Data for review.
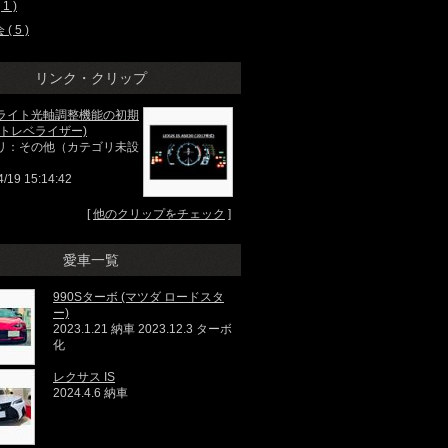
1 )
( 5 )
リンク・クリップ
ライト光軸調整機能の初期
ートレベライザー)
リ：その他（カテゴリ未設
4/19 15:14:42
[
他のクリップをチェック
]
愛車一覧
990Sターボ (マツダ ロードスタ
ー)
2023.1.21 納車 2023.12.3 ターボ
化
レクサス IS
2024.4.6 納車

...

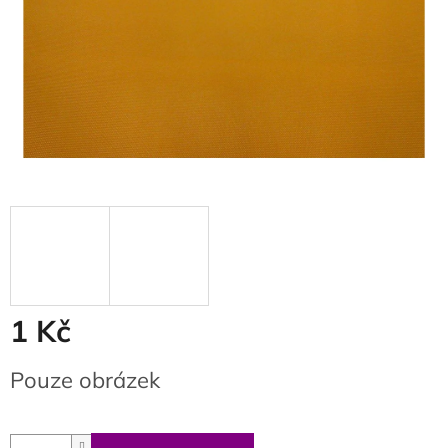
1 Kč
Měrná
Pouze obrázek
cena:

...

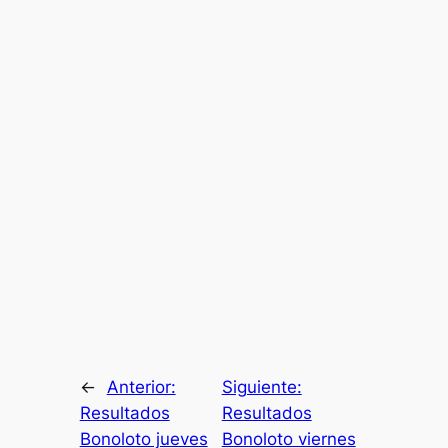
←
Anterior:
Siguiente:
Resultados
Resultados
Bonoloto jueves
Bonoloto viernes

Required action. Here the job is to set down exactly the lines of the material above that fall between the one with "他のクリップをチェック" and the one with "2024.4.6 納車", inclusive, and nothing beyond them.

Response to this exercise.
他のクリップをチェック
]
愛車一覧
990Sターボ (マツダ ロードスタ
ー)
2023.1.21 納車 2023.12.3 ターボ
化
レクサス IS
2024.4.6 納車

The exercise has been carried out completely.